When I heard Taylor Sheridan had a book coming out, I couldn’t believe this era’s most prolific producer, director, and writer—Yellowstone, Landman, Lioness, Sicario, to name a few—had time to write a book. When I saw the book was a guide, How to Not Die in Prison, I wondered, What does Taylor Sheridan know about prison?
When an advance copy of the title landed on my cell bars in Sing Sing, I was shocked it didn’t get denied because of the censorship rules. On the back cover is an illustration of a sharpened toothbrush and in its pages a tutorial on how to make it: “A sharpened toothbrush can make a decent knife on its own, or you can heat up the brush and insert an old razor blade into the handle,” writes Sheridan’s coauthor, an ex-con named Tom Nelson. (I wouldn’t bring one of those to a knife fight in Sing Sing—the boys in here have real knives.)
This book, I quickly realized, is not Taylor Sheridan breaking into the literary world—it’s really him looking out for Tom Nelson, who did 17 years on an installment plan, mostly in California joints. Nelson got out and became a personal trainer. In the introduction, Sheridan explains how he used to work out at Muscle Mechanics, a gym Nelson owned in Los Angeles. The two became cool. During Covid, Nelson lost his business. Sheridan bought the gym’s weights and machines for the Yellowstone crew in Wyoming. Nelson still struggled. Instead of giving him a loan, Sheridan offered Nelson an opportunity. Having read a script Nelson wrote about his own life (ah, yes, the ex-con autobiographical screenplay), he knew the “dude could write.” It hit Sheridan: “What the world needs is a travel guide to the penitentiary.”
I mean, the world probably doesn’t need a prison survival guide, but it doesn’t matter. Sheridan can do whatever he wants. He’s really “that dude” in Hollywood, and by all accounts he hates Hollywood. Which you gotta love. The boys at Sing Sing, who’ve never seen a ranch and mostly come from New York City, like Sheridan’s cowboy shows. They watch Yellowstone reruns on the Paramount channel (we have televisions in our cells, and Paramount comes with our cable package), and they sometimes binge his other shows, like Tulsa King and Mayor of Kingstown (a show about prison), on the Paramount+ app on contraband cell phones in their cells.
In Stephen Rodrick’s 2018 profile for Esquire, we learn about how Sheridan started from the bottom. As a B-list actor in Sons of Anarchy and Texas Ranger, Sheridan was barely getting by in L.A. until his wife bought him the screenwriting program Final Draft. An autodidact with a knack for narrative, he blew up. So trust: Taylor Sheridan putting his name on this book is a favor. But Nelson mostly delivers. The book does cover most of the bullshit you’ll encounter as a convict.

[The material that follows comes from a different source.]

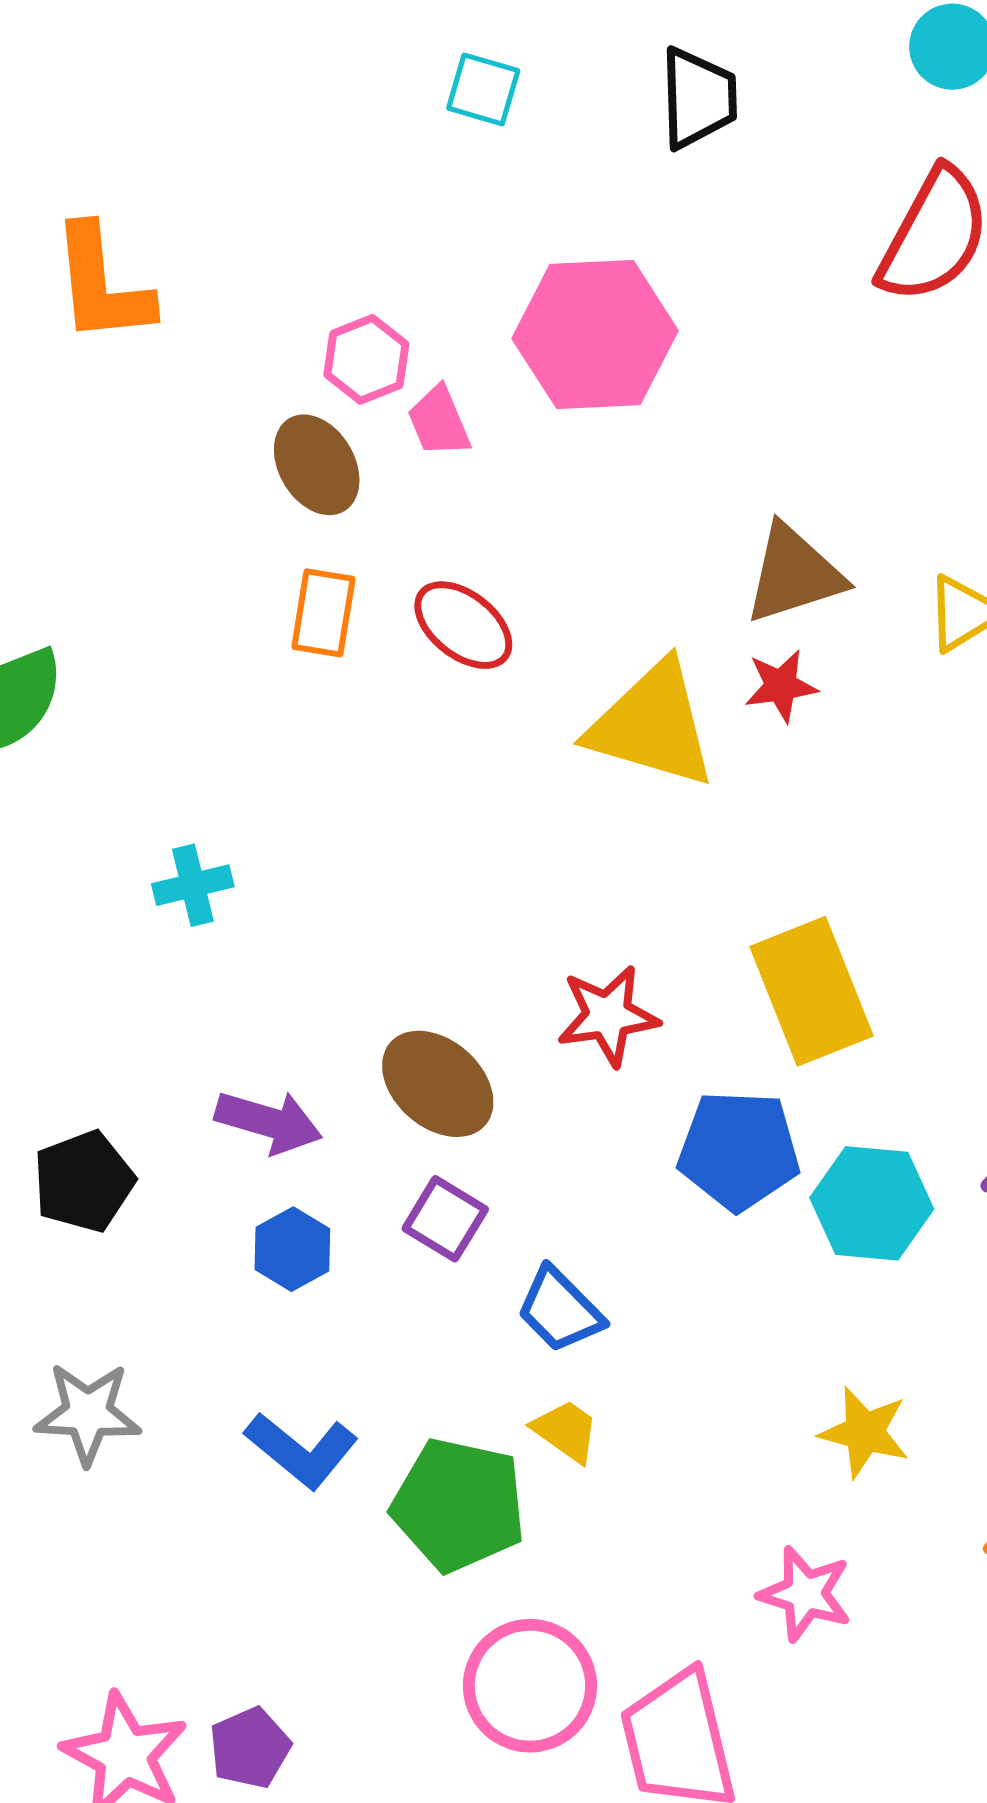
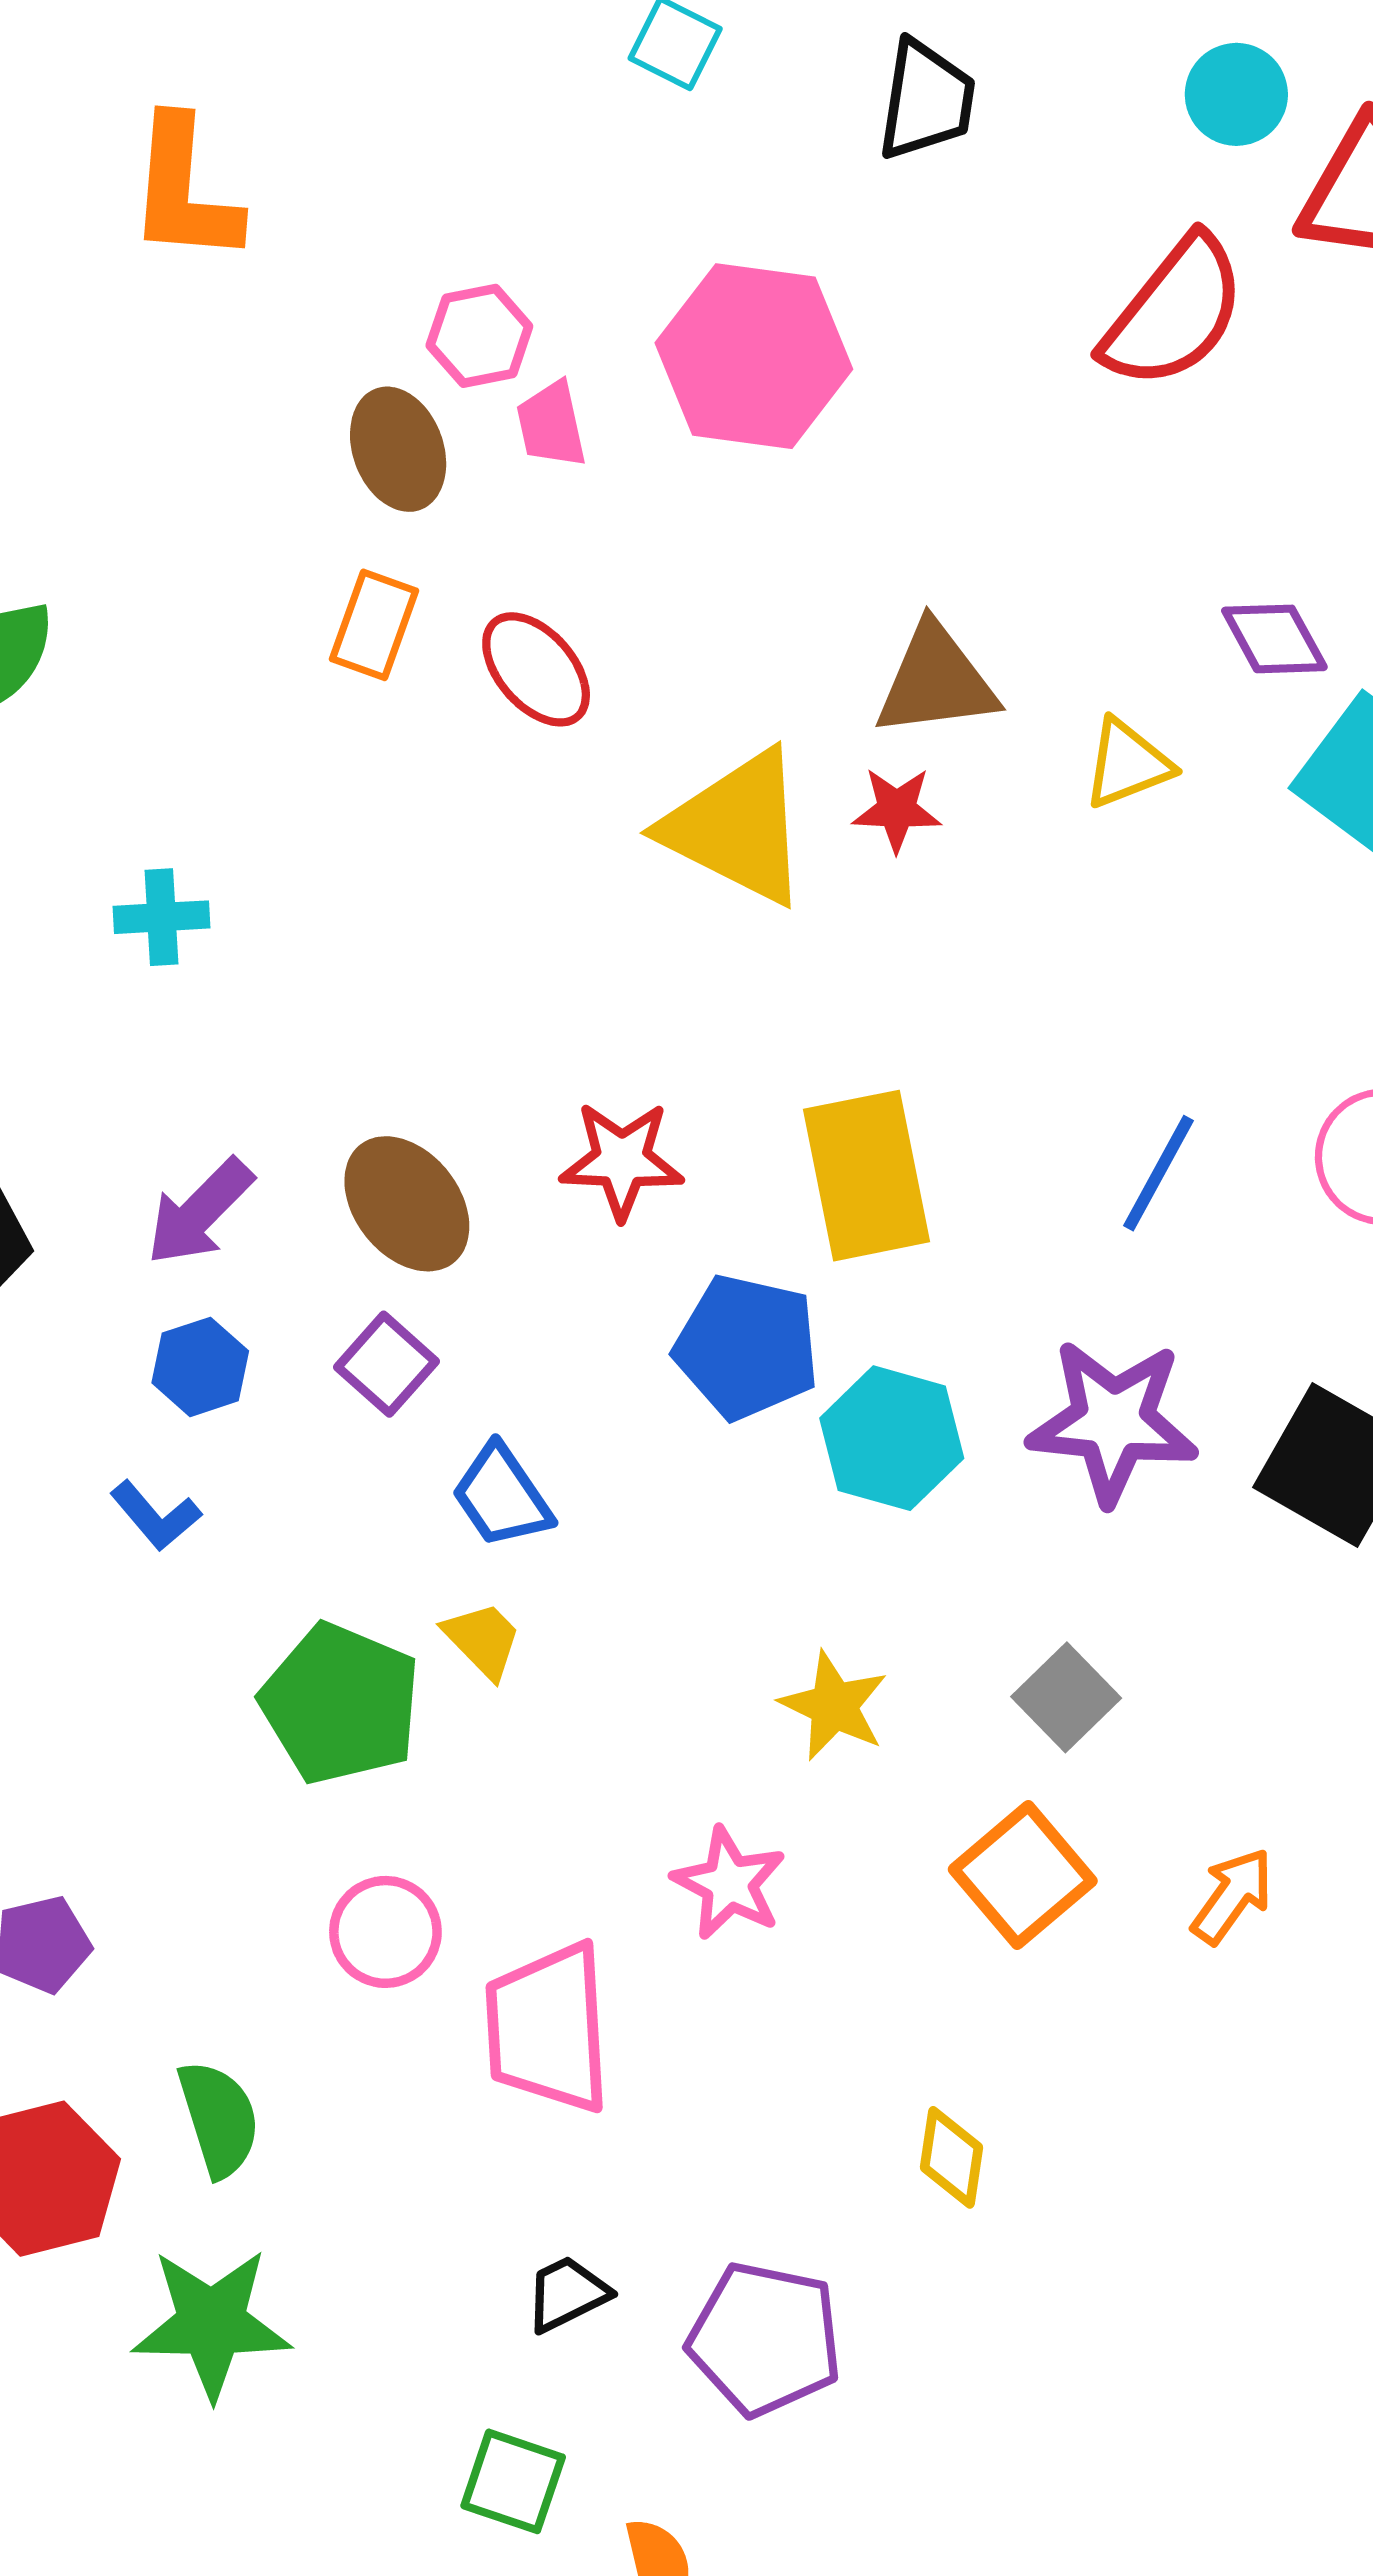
purple arrow: (269, 1122) -> (200, 1212), turned 108
blue L-shape: (301, 1450) -> (156, 1516), moved, size x0.7
pink circle: (530, 1686) -> (385, 1932), size x0.7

Sheridan offers a brief setup for every section in How to Not Die in Prison—“Welcome to Prison,” “How to Win Friends and Influence Prisoners,” “The Prison Economy,” “Keeping Your Sanity”—and then hands it off to Nelson. At the outset, Nelson drops his bona fides: a rap sheet, his cred to write the guide. He’s robbed and assaulted and sold drugs. He’s served a handful of stints, six and a half years being the longest and the last. The ideal reader of this book, Sheridan and Nelson suggest, is someone about to turn themselves in: “You’re going to be glad you spent some time prepping for what will likely be the worst experience of your life.”
Thing is, most people heading to prison are already locked up in county jail, not bailed out with time to put their affairs in order and read this book.